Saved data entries
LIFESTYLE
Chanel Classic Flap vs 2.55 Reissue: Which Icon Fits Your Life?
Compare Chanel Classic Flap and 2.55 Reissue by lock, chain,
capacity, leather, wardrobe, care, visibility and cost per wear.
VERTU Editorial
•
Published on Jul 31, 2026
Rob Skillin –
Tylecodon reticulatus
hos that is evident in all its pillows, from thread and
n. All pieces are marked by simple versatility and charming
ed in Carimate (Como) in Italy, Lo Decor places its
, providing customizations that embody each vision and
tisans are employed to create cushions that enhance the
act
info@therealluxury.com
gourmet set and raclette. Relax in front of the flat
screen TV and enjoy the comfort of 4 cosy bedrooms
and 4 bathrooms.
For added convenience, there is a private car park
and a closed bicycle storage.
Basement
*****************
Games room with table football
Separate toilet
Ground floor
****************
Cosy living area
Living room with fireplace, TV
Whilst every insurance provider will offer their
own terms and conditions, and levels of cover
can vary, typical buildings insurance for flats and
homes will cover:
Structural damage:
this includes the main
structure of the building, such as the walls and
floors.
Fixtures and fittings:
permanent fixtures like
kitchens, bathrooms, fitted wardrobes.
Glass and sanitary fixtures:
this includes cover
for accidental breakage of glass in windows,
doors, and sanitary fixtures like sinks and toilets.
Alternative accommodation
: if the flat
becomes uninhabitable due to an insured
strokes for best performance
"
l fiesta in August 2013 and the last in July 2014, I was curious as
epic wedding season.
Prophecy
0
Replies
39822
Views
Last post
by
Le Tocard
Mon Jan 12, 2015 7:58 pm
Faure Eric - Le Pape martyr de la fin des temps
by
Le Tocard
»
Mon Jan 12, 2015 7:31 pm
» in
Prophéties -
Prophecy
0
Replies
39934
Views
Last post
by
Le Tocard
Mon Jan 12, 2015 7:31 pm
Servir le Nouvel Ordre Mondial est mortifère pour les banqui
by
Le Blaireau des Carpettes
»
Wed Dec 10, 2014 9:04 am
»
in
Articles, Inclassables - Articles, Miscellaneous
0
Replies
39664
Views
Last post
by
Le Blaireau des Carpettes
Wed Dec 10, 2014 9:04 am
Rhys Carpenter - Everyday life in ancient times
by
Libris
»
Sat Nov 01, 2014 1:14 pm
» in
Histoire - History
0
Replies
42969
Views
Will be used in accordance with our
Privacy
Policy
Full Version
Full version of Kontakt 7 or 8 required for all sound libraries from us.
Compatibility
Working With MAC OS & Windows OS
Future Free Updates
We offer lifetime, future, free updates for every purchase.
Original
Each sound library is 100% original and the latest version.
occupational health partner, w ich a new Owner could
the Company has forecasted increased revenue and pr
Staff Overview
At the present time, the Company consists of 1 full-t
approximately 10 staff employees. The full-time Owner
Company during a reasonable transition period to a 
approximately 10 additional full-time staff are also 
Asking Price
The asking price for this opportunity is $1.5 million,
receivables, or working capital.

**WORK ITEM**
Only the lines above from the line with "Separate toilet" to the line with "Mon Jan 12, 2015 7:58 pm", those two lines included, should be reproduced exactly.

**REPLY**
Separate toilet
Ground floor
****************
Cosy living area
Living room with fireplace, TV
Whilst every insurance provider will offer their
own terms and conditions, and levels of cover
can vary, typical buildings insurance for flats and
homes will cover:
Structural damage:
this includes the main
structure of the building, such as the walls and
floors.
Fixtures and fittings:
permanent fixtures like
kitchens, bathrooms, fitted wardrobes.
Glass and sanitary fixtures:
this includes cover
for accidental breakage of glass in windows,
doors, and sanitary fixtures like sinks and toilets.
Alternative accommodation
: if the flat
becomes uninhabitable due to an insured
strokes for best performance
"
l fiesta in August 2013 and the last in July 2014, I was curious as
epic wedding season.
Prophecy
0
Replies
39822
Views
Last post
by
Le Tocard
Mon Jan 12, 2015 7:58 pm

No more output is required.